## PROVIDED DATA
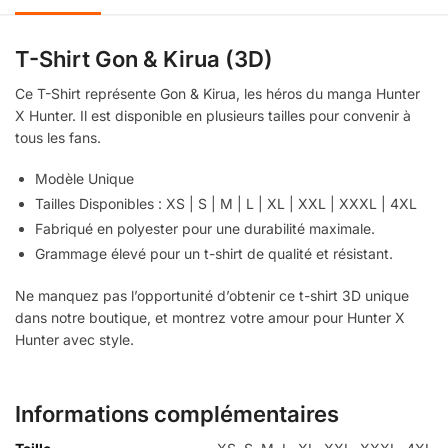
T-Shirt Gon & Kirua (3D)
Ce T-Shirt représente Gon & Kirua, les héros du manga Hunter
X Hunter. Il est disponible en plusieurs tailles pour convenir à
tous les fans.
Modèle Unique
Tailles Disponibles : XS | S | M | L | XL | XXL | XXXL | 4XL
Fabriqué en polyester pour une durabilité maximale.
Grammage élevé pour un t-shirt de qualité et résistant.
Ne manquez pas l’opportunité d’obtenir ce t-shirt 3D unique
dans notre boutique, et montrez votre amour pour Hunter X
Hunter avec style.
Informations complémentaires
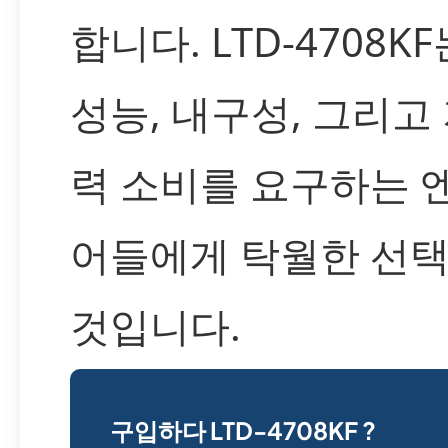
합니다. LTD-4708KF
성능, 내구성, 그리고
력 소비를 요구하는 
어들에게 탁월한 선택
것입니다.
구입하다 LTD-4708KF ?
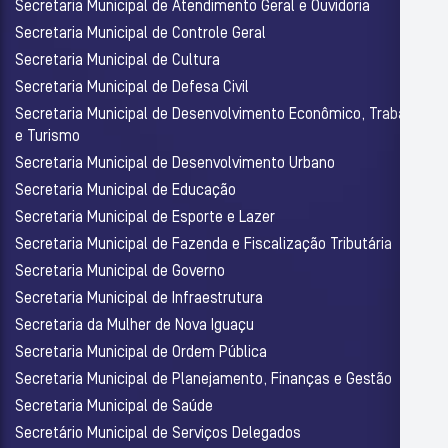
Secretaria Municipal de Atendimento Geral e Ouvidoria
Secretaria Municipal de Controle Geral
Secretaria Municipal de Cultura
Secretaria Municipal de Defesa Civil
Secretaria Municipal de Desenvolvimento Econômico, Trabalho
e Turismo
Secretaria Municipal de Desenvolvimento Urbano
Secretaria Municipal de Educação
Secretaria Municipal de Esporte e Lazer
Secretaria Municipal de Fazenda e Fiscalização Tributária
Secretaria Municipal de Governo
Secretaria Municipal de Infraestrutura
Secretaria da Mulher de Nova Iguaçu
Secretaria Municipal de Ordem Pública
Secretaria Municipal de Planejamento, Finanças e Gestão
Secretaria Municipal de Saúde
Secretário Municipal de Serviços Delegados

## TASK TO COMPLETE
Which lines in the data above hold the string "Geral"? Show each one.

## SOLUTION BELOW
Secretaria Municipal de Atendimento Geral e Ouvidoria
Secretaria Municipal de Controle Geral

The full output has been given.